The great raging debate, of course, is about why. This debate becomes a great deal simpler to understand, and engage in, if we regard STEM field success as being like a crime (which SRS readers already do, but in the wrong manner).
A crime has three necessary components:
Means. Motive. Opportunity.
Women lack either the intellectual and cognitive means to perform at technical tasks and education, or the motivation to train for, and work in, these fields, or the opportunity to realize their potential within this arena.
If women are outperformed by men at STEM, they must lack one or more of these things.
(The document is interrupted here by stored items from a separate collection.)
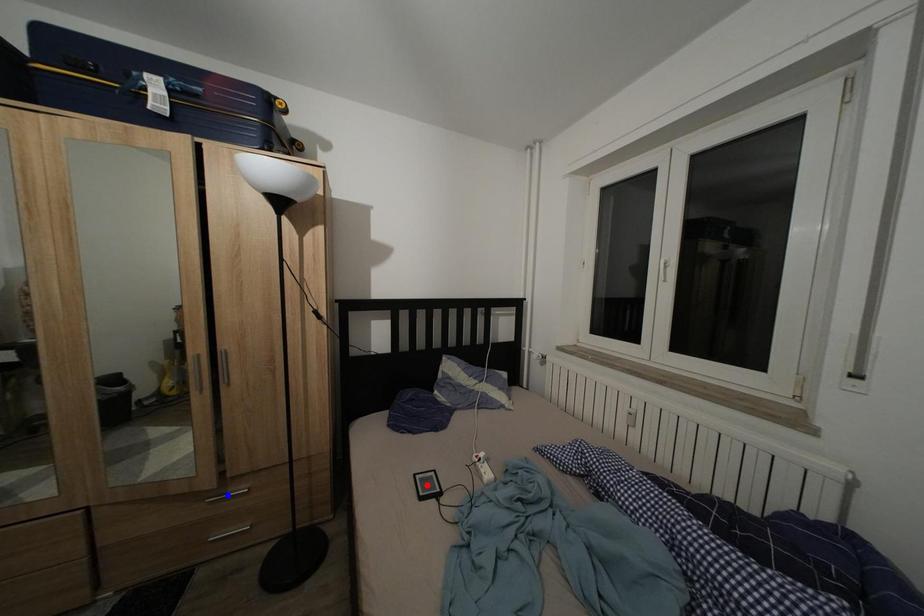 Question: Which of the two points in the image is closer to the camera?

Choices:
 (A) Blue point is closer.
 (B) Red point is closer.

Answer: (A) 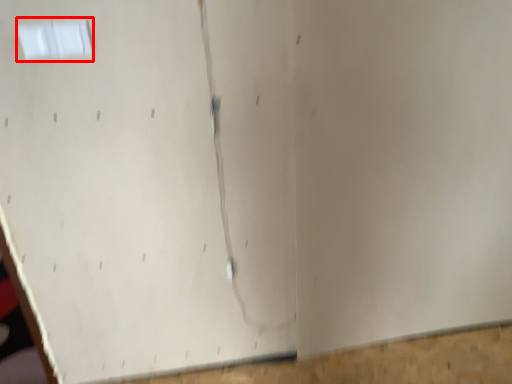 Question: From the image's perspective, where is window (annotated by the red box) located in relation to plywood in the image?

Choices:
 (A) above
 (B) below

Answer: (A) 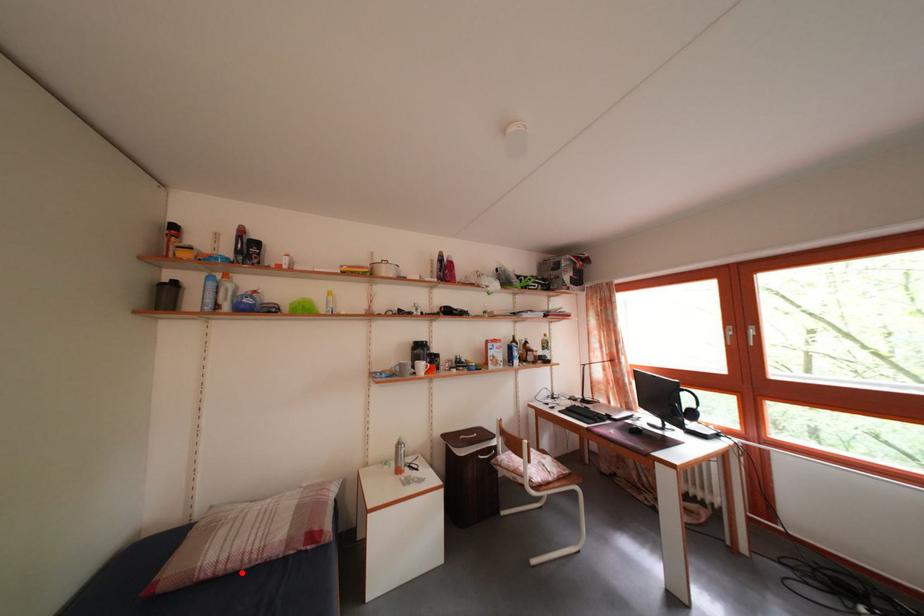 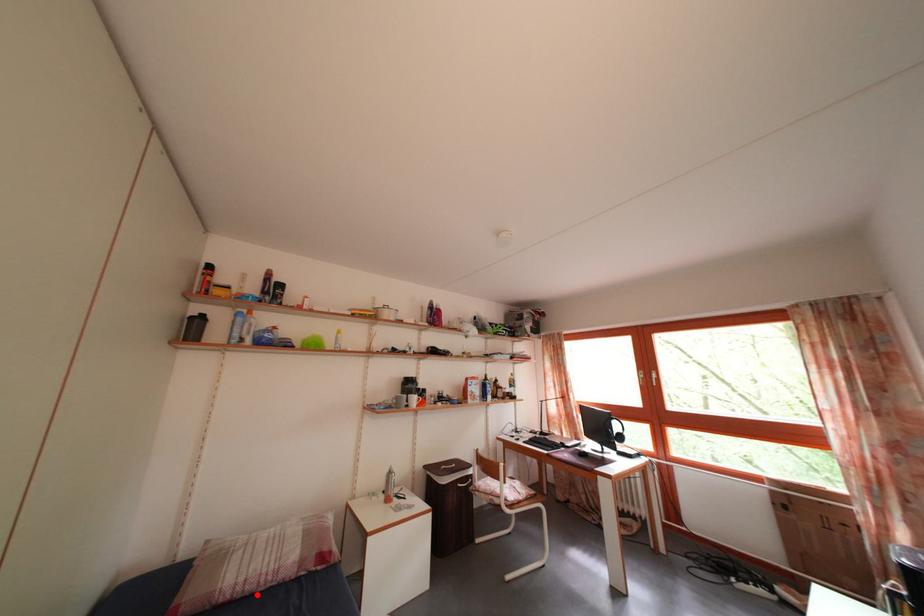 I am providing you with two images of the same scene from different viewpoints. A red point is marked on the first image and another point is marked on the second image. Is the marked point in image1 the same physical position as the marked point in image2?

Yes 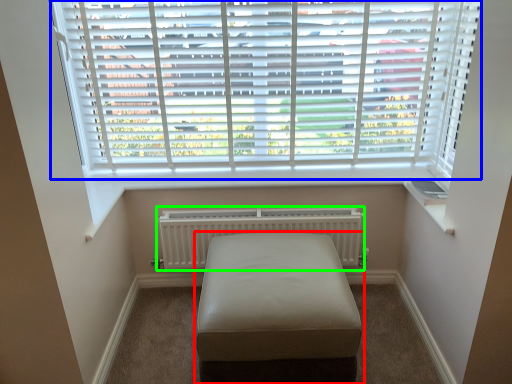 Question: Which is farther away from furniture (highlighted by a red box)? window blind (highlighted by a blue box) or radiator (highlighted by a green box)?

Choices:
 (A) window blind
 (B) radiator

Answer: (A) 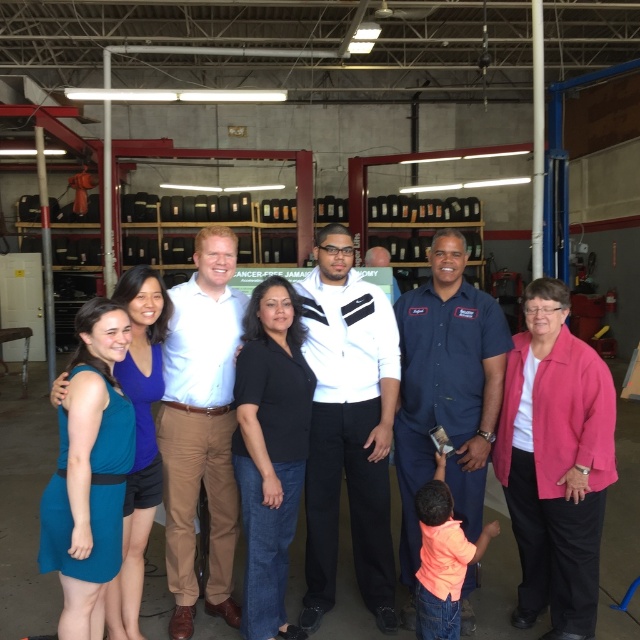 You are standing at the entrance of the warehouse and want to locate the person wearing the blue uniform shirt at center. According to the coordinates provided, where should you look to find them?

The blue uniform shirt at center is located at coordinates point (x=445, y=388).

In the scene shown: You are standing at the entrance of the warehouse and see the white smooth jacket at center. Can you estimate how far it is from the entrance?

The white smooth jacket at center is located at point 0.670 on the horizontal axis and 0.545 on the vertical axis, so it is approximately 67.0 centimeters horizontally and 54.5 centimeters vertically from the entrance.

You are organizing a photo shoot in this warehouse scene and need to place a small prop on the white smooth jacket at center and a larger prop on the blue uniform shirt at center. Based on their sizes, which object should the larger prop be placed on?

The blue uniform shirt at center is larger than the white smooth jacket at center, so the larger prop should be placed on the blue uniform shirt at center. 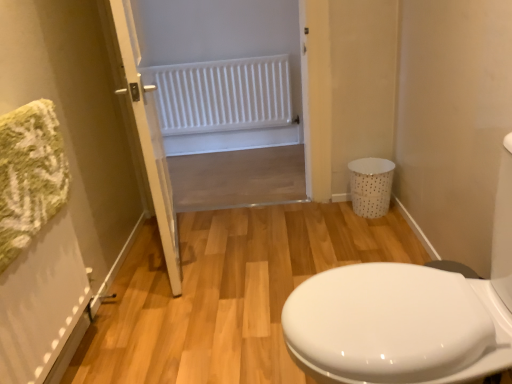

Positions in the great debate can therefore be easily broken down into which one(s) one thinks it is.
A cultural Marxist would say that women lack the opportunity; that an entire culture conspires to drive women away from the laboratory.
Some contributors here point to evidence suggesting that women may frequently lack the means to perform in STEM settings; that many of them just aren't smart enough to compete.
Others would say that women lack the motivation to pursue STEM careers, or even take math classes, because math is hard (for everyone), and women are made happy by social relationships, not intellectual or financial achievements; that, for them, the juice is not worth the squeeze.
From which of these, and in what proportion, would you construct your explanation of this?